▸ **Material provided**:
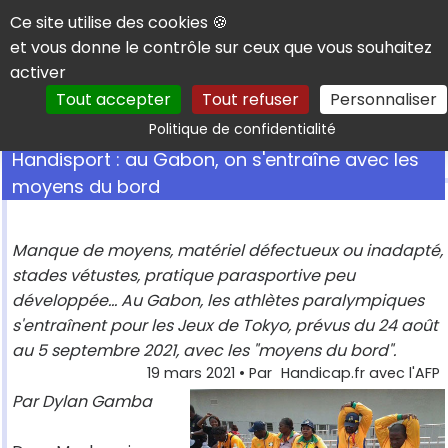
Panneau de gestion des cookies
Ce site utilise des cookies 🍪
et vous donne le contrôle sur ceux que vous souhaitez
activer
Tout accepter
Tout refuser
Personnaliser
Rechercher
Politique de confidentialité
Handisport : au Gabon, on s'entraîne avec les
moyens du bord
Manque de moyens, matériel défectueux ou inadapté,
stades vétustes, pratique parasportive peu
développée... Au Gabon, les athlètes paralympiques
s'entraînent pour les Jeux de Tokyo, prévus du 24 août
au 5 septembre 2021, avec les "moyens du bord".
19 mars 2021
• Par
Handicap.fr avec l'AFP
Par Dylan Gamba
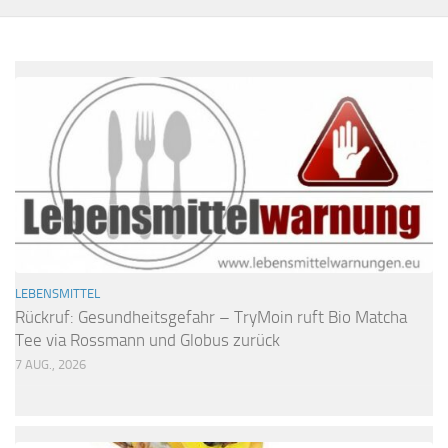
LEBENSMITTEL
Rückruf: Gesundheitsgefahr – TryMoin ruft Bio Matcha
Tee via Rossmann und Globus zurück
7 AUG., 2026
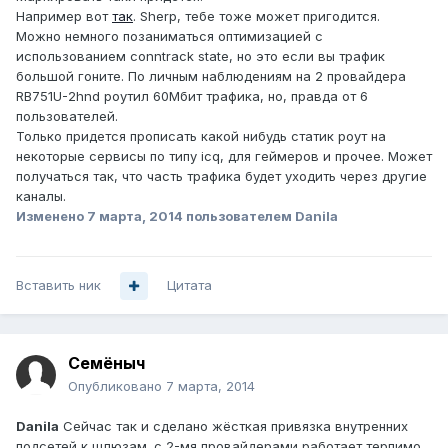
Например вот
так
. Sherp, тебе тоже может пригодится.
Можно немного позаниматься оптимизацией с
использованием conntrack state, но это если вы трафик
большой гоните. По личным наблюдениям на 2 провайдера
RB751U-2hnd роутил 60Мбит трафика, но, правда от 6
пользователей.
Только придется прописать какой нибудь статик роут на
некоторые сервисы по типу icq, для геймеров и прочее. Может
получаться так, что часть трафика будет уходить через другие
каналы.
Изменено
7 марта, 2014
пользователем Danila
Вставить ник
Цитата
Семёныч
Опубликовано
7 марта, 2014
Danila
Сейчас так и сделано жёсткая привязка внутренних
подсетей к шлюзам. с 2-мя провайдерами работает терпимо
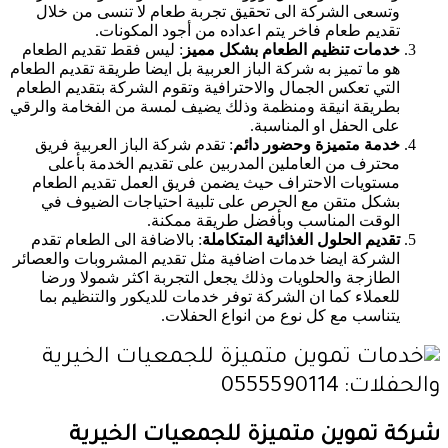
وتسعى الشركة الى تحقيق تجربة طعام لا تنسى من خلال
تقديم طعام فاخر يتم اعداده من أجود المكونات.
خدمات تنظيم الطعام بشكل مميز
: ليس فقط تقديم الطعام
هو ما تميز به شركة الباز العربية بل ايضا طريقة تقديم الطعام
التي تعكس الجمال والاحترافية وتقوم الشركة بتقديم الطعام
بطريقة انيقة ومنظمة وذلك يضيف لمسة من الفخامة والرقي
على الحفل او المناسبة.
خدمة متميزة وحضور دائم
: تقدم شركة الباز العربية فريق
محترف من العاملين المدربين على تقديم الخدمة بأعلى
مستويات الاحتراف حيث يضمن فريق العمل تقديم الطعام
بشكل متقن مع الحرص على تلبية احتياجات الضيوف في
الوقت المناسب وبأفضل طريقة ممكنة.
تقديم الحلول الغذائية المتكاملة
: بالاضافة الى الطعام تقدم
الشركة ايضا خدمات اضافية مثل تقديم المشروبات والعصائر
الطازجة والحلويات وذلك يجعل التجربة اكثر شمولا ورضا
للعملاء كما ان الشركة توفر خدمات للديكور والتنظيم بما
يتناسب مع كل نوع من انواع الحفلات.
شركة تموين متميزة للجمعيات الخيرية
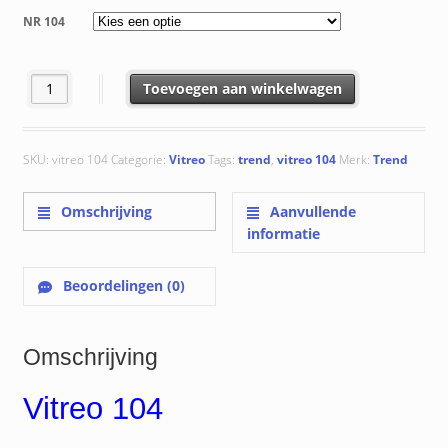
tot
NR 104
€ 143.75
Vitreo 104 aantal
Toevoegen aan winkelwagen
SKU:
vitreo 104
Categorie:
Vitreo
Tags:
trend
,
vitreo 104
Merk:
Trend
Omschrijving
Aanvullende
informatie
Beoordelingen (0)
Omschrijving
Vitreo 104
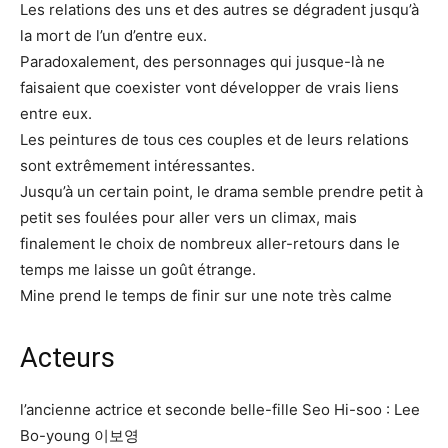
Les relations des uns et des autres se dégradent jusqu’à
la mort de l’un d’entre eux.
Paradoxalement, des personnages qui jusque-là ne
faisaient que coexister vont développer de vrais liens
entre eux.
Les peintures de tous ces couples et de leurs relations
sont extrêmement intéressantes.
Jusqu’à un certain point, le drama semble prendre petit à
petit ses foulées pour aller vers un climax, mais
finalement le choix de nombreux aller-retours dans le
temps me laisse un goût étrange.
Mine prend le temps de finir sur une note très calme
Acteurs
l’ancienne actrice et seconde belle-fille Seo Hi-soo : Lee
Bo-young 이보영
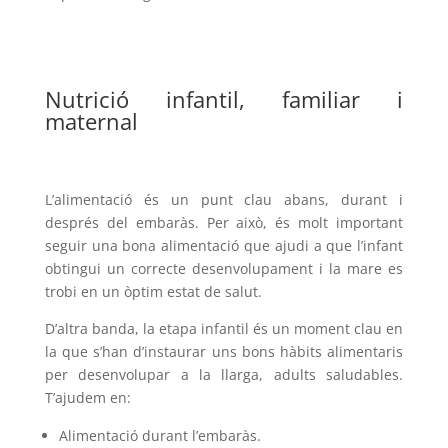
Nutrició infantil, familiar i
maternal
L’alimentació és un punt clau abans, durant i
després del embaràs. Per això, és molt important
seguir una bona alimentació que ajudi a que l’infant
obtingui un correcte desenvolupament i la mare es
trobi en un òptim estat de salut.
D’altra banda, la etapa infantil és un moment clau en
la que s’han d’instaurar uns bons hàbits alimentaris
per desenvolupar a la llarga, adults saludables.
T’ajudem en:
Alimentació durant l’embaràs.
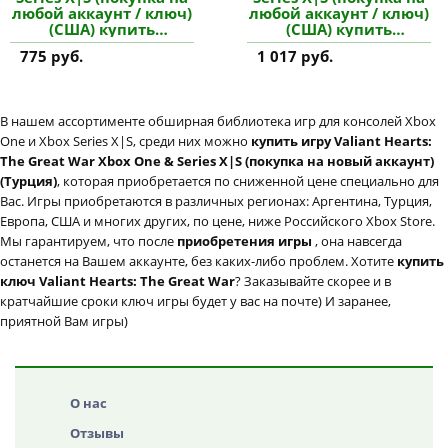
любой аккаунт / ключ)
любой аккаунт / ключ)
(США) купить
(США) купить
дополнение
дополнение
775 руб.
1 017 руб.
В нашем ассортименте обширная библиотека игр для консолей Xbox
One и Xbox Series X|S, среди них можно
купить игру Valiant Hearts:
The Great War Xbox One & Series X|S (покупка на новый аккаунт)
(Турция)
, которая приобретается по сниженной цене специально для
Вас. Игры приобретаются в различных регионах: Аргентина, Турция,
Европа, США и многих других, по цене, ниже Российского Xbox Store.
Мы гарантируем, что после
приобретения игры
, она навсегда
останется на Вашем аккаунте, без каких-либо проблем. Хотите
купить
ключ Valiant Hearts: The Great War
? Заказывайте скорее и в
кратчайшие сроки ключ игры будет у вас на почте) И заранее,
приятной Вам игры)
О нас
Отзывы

...

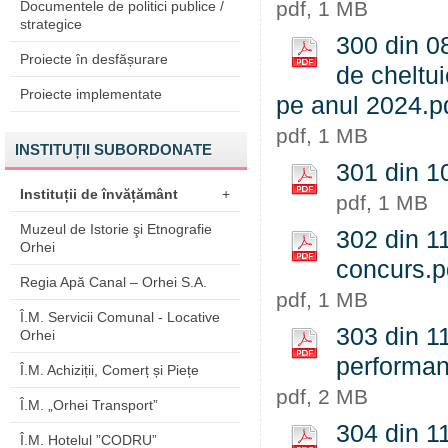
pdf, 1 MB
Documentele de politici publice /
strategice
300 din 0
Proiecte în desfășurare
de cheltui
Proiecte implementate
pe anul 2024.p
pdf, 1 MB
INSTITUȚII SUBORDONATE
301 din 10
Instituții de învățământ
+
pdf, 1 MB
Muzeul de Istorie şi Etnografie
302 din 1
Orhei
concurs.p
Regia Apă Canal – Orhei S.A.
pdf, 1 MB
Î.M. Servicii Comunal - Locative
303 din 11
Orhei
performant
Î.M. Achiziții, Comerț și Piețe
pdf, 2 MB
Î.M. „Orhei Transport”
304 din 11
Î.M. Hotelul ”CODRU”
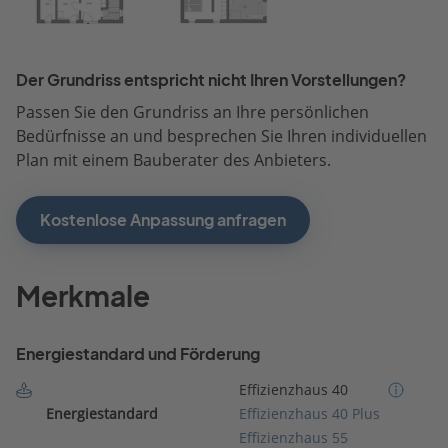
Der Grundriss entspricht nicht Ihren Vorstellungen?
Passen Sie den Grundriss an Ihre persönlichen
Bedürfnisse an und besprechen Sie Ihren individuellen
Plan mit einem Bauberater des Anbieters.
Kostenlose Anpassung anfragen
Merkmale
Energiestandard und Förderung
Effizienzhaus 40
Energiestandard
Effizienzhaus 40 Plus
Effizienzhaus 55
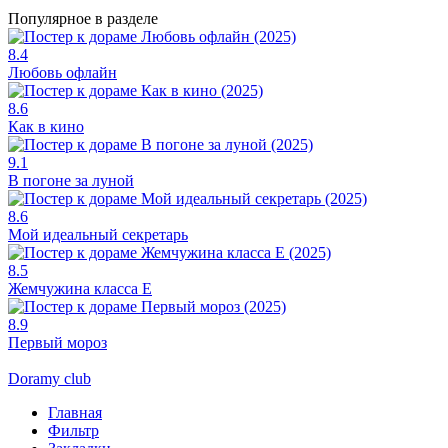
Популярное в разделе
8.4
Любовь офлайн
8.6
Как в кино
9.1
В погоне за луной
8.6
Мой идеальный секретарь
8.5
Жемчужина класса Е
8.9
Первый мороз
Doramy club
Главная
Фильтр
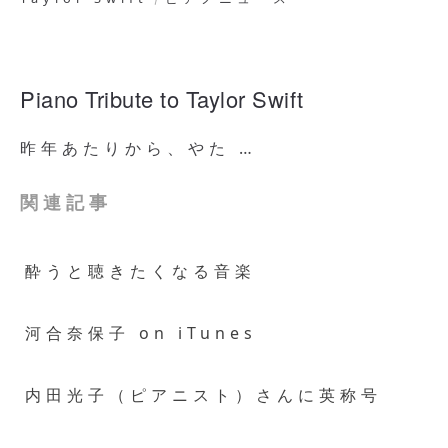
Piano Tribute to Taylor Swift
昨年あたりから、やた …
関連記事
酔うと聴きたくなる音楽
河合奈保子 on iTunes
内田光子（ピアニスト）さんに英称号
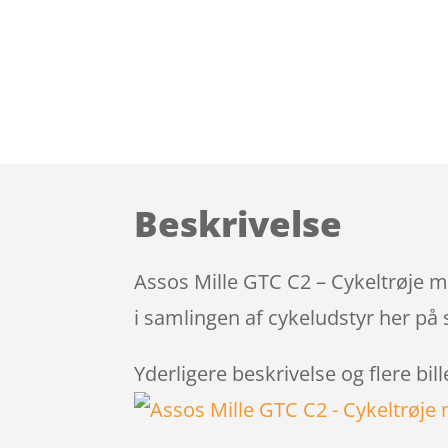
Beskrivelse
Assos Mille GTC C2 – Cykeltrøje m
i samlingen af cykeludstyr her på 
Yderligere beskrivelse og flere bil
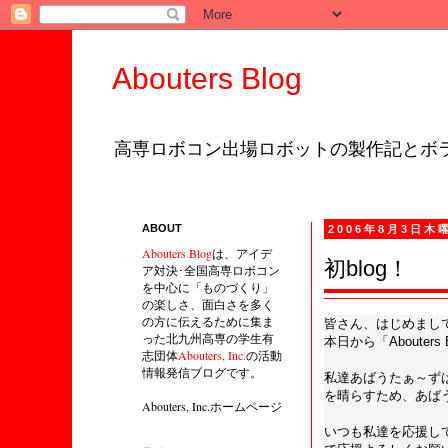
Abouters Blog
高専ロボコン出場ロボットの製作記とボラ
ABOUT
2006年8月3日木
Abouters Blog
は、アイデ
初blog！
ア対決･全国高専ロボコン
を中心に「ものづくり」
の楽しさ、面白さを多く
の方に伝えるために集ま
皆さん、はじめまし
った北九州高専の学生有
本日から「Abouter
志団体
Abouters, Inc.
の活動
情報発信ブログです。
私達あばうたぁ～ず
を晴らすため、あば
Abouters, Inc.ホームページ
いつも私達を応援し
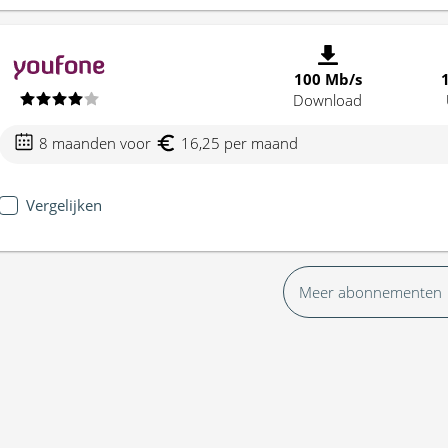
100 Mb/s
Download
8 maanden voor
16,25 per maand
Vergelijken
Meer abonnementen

▸ **Task instructions**: Skip every picture, and restate word for word only the lines above from the line containing "Любовь офлайн" to the line containing "Meer abonnementen", both of them included.

▸ **Output for this exercise**:
Любовь офлайн
8.6
Как в кино
9.1
В погоне за луной
8.6
Мой идеальный секретарь
8.5
Жемчужина класса Е
8.9
Первый мороз
Doramy club
Главная
Фильтр
Piano Tribute to Taylor Swift
昨年あたりから、やた …
関連記事
酔うと聴きたくなる音楽
河合奈保子 on iTunes
内田光子（ピアニスト）さんに英称号
Beskrivelse
Assos Mille GTC C2 – Cykeltrøje m
i samlingen af cykeludstyr her på 
Yderligere beskrivelse og flere bil
Abouters Blog
高専ロボコン出場ロボットの製作記とボラ
ABOUT
2006年8月3日木
Abouters Blog
は、アイデ
初blog！
ア対決･全国高専ロボコン
を中心に「ものづくり」
の楽しさ、面白さを多く
の方に伝えるために集ま
皆さん、はじめまし
った北九州高専の学生有
本日から「Abouter
志団体
Abouters, Inc.
の活動
情報発信ブログです。
私達あばうたぁ～ず
を晴らすため、あば
Abouters, Inc.ホームページ
いつも私達を応援し
100 Mb/s
Download
8 maanden voor
16,25 per maand
Vergelijken
Meer abonnementen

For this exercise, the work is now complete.